Raising the softirq from anonymous (hardirq context) is not ideal for
the reasons I stated below.

> > Prior that, raising softirq from hardirq would wake ksoftirqd which in
> > turn would collect all pending softirqs. As a consequence all following
> > softirqs (networking, …) would run as SCHED_OTHER and compete with
> > SCHED_OTHER tasks for resources. Not good because the networking work is
> > no longer processed within the networking interrupt thread. Also not a
> > DDoS kind of situation where one could want to delay processing.
> >
> > With that change, this isn't the case anymore. Only an "unrelated" IRQ
> > thread could pick up the networking work which is less then ideal. That
> > is because the global softirq set is added, ksoftirq is marked for a
> > wakeup and could be delayed because other tasks are busy. Then the disk
> > interrupt (for instance) could pick it up as part of its threaded
> > interrupt.
> >
> > Now that I think about, we could make the backlog pseudo device a
> > thread. NAPI threading enables one thread but here we would need one
> > thread per-CPU. So it would remain kind of special. But we would avoid
> > clobbering the global state and delay everything to ksoftird.
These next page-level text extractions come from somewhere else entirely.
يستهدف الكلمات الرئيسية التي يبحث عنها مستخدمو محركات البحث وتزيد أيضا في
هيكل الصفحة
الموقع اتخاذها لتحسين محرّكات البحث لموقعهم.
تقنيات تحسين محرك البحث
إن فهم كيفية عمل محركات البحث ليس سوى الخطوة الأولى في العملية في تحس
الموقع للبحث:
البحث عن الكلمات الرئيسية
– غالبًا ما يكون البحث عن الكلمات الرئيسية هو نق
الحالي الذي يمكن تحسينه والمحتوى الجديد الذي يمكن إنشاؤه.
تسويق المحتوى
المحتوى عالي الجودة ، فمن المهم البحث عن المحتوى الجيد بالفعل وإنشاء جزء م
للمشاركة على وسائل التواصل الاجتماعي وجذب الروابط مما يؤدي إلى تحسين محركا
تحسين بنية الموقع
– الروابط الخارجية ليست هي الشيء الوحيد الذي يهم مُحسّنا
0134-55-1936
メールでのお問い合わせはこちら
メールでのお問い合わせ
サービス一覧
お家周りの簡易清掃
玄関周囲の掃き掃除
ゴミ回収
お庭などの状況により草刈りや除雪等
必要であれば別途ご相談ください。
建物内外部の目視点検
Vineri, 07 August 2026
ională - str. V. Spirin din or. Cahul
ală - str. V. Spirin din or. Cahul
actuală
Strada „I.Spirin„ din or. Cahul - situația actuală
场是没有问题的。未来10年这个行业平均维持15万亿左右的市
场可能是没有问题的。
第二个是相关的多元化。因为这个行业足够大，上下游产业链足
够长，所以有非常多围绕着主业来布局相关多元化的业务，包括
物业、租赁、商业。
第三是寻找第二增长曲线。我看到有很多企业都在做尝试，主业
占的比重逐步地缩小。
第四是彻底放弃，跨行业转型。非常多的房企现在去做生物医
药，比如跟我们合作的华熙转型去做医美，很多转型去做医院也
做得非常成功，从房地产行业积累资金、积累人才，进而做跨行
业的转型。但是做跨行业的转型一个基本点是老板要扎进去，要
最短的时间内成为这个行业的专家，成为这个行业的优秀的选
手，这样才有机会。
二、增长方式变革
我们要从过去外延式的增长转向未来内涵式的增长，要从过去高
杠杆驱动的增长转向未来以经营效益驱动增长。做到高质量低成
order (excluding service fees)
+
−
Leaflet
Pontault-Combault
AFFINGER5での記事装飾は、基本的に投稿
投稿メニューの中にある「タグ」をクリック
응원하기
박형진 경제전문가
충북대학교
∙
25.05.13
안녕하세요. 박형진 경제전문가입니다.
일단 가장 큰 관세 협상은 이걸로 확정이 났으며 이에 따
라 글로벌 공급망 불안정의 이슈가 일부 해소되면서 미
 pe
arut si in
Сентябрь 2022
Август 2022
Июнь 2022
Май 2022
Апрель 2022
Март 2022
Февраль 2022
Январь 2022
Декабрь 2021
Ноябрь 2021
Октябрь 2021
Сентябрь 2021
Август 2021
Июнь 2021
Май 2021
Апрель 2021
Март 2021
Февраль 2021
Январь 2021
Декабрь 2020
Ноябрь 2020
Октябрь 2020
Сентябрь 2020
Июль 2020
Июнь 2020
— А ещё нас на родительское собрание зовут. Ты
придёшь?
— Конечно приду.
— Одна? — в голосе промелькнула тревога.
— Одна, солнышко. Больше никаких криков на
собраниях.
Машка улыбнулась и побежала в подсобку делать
Processing
> > it in ksoftirqd might not be ideal from performance point of view.
>
> Before sending this to the ML, I talked to Paolo about using NAPI
> thread. He explained that it is implemented per interface. For example,
> for this specific case, it happened on the loopback interface, which
> doesn't implement NAPI. I am cc'ing him, so the can correct me if I am
> saying something wrong.

It is per NAPI-queue/instance and you could have multiple instances per
interface. However loopback has one and you need per-CPU threads if you
want to RPS your skbs to any CPU.

We could just remove the warning but then your RPS processes the skbs in
SCHED_OTHER. This might not be what you want. Maybe Paolo has a better
idea.

> > > Cheers,
> > > Wander

Sebastian